BEGIN INFORMATION GIVEN

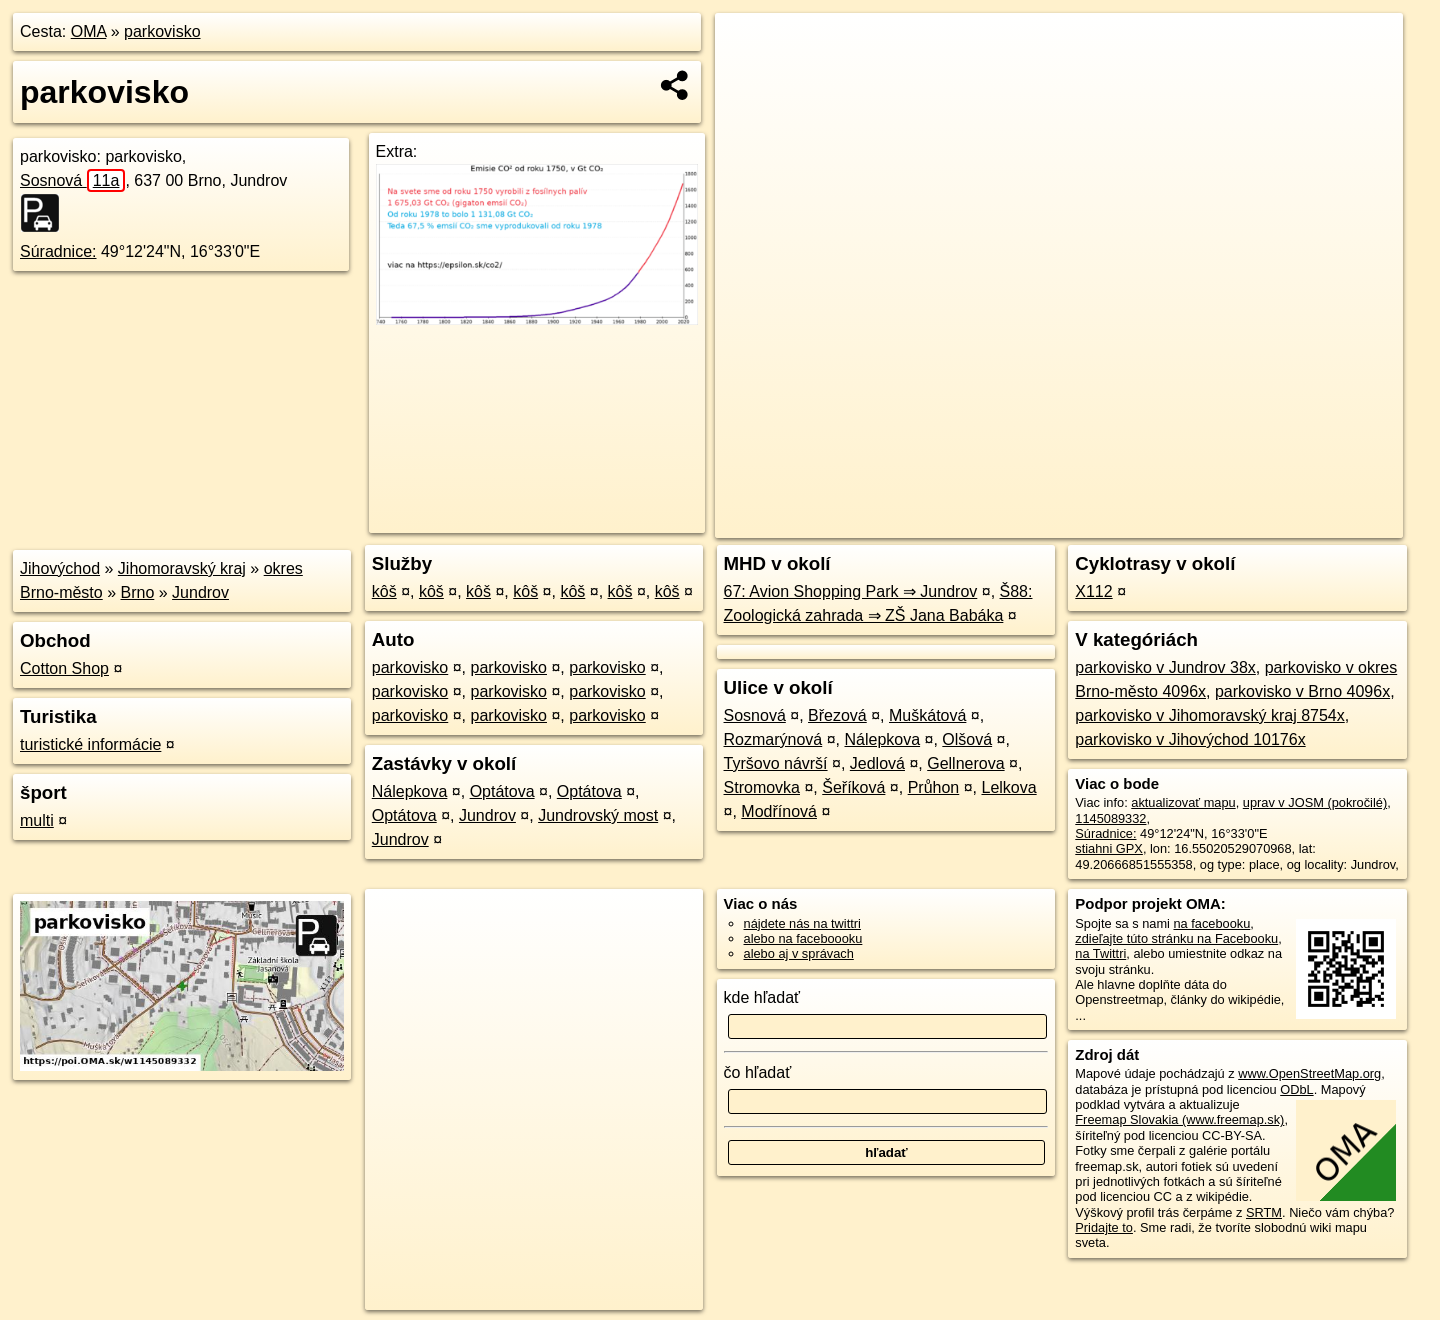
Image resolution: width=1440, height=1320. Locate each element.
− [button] (749, 78)
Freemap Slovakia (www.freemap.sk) (1179, 1119)
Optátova (502, 791)
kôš (384, 591)
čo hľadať (758, 1072)
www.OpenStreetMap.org (1309, 1073)
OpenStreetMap (1057, 523)
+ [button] (749, 47)
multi (37, 820)
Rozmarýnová (773, 739)
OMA (89, 31)
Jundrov (200, 592)
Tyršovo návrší (776, 763)
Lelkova (1008, 787)
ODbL (1296, 1089)
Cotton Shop (64, 668)
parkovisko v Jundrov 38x (1165, 667)
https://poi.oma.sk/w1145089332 (1312, 523)
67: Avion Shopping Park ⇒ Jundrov (851, 591)
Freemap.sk (1160, 523)
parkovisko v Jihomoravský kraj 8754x (1209, 715)
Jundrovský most (598, 815)
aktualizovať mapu (1183, 802)
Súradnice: (58, 251)
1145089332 (1110, 818)
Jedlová (877, 763)
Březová (837, 715)
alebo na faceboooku (803, 938)
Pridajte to (1104, 1227)
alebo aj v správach (799, 953)
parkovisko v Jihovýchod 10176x (1190, 739)
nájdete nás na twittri (802, 923)
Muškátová (927, 715)
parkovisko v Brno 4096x (1302, 691)
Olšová (967, 739)
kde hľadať (762, 997)
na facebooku (1211, 923)
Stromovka (762, 787)
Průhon (934, 787)
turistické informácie (90, 744)
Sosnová (72, 180)
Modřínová (779, 811)
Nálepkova (410, 791)
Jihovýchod (60, 568)
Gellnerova (965, 763)
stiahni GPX (1109, 848)
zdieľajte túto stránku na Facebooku (1176, 938)
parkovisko (162, 31)
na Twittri (1100, 953)
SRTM (1264, 1212)
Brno (138, 592)
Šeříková (853, 787)
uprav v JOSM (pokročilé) (1315, 802)
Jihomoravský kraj (182, 568)
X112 (1093, 591)
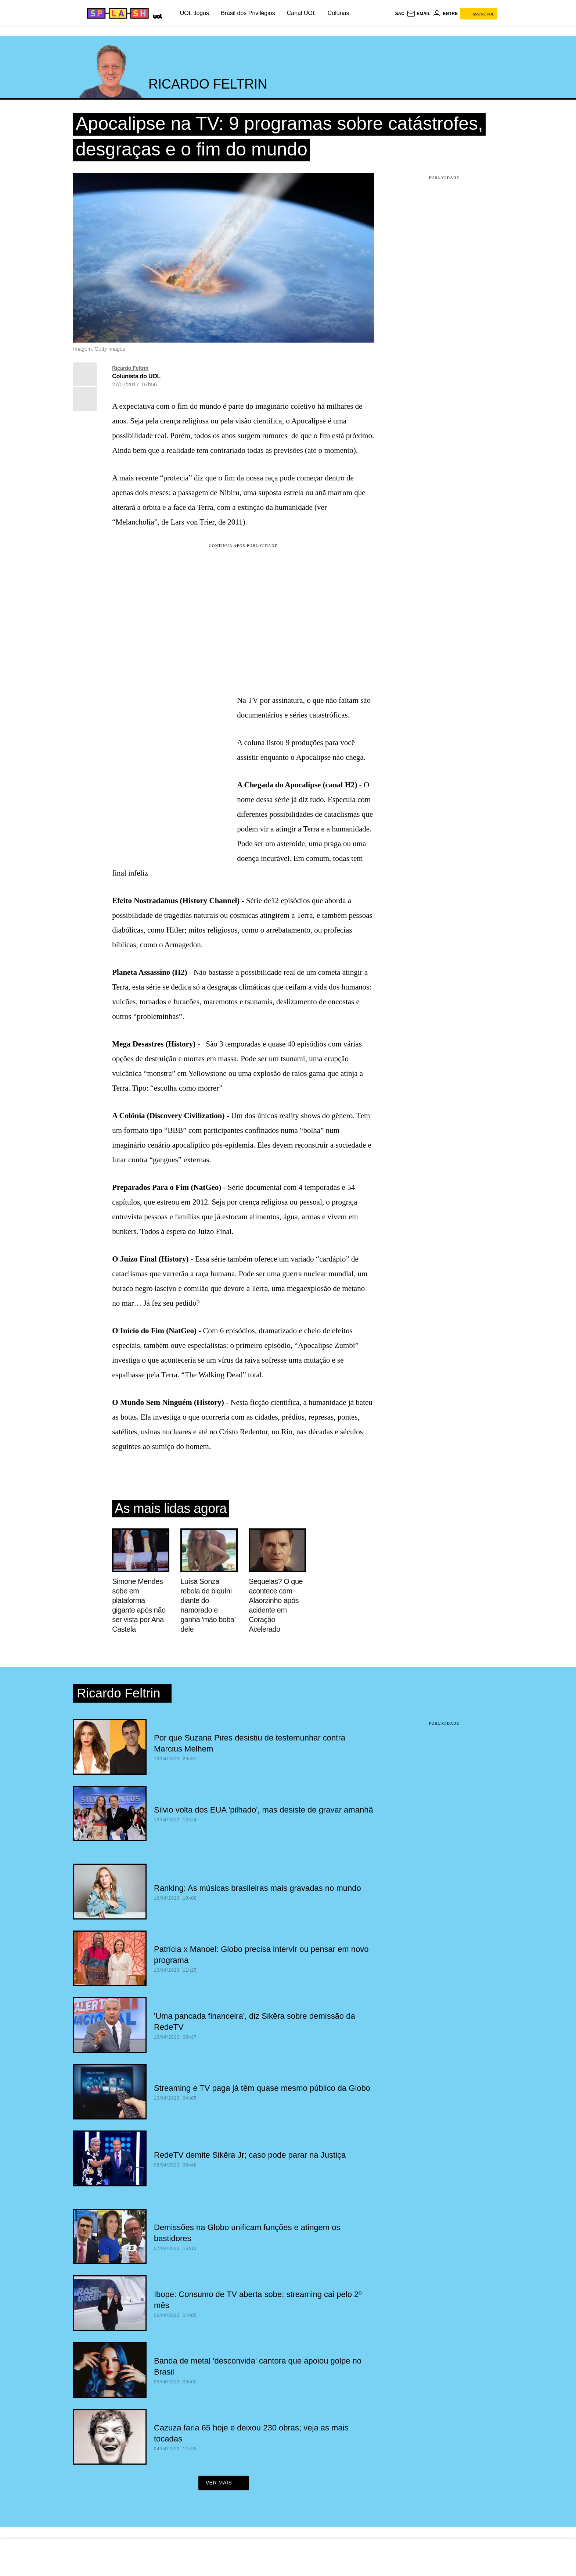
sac (399, 13)
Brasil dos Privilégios (248, 13)
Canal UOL (301, 13)
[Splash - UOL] (117, 13)
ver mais (224, 2484)
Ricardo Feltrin (130, 368)
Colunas (338, 13)
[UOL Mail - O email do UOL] (419, 13)
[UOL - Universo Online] (156, 15)
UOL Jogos (194, 13)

END INFORMATION GIVEN

● **EXERCISE REQUIREMENTS**:
The required answer is the line with "Brasil dos Privilégios (248, 13)" plus every line after it to the end of the entries above, transcribed exactly.

● **RESULT**:
Brasil dos Privilégios (248, 13)
Canal UOL (301, 13)
[Splash - UOL] (117, 13)
ver mais (224, 2484)
Ricardo Feltrin (130, 368)
Colunas (338, 13)
[UOL Mail - O email do UOL] (419, 13)
[UOL - Universo Online] (156, 15)
UOL Jogos (194, 13)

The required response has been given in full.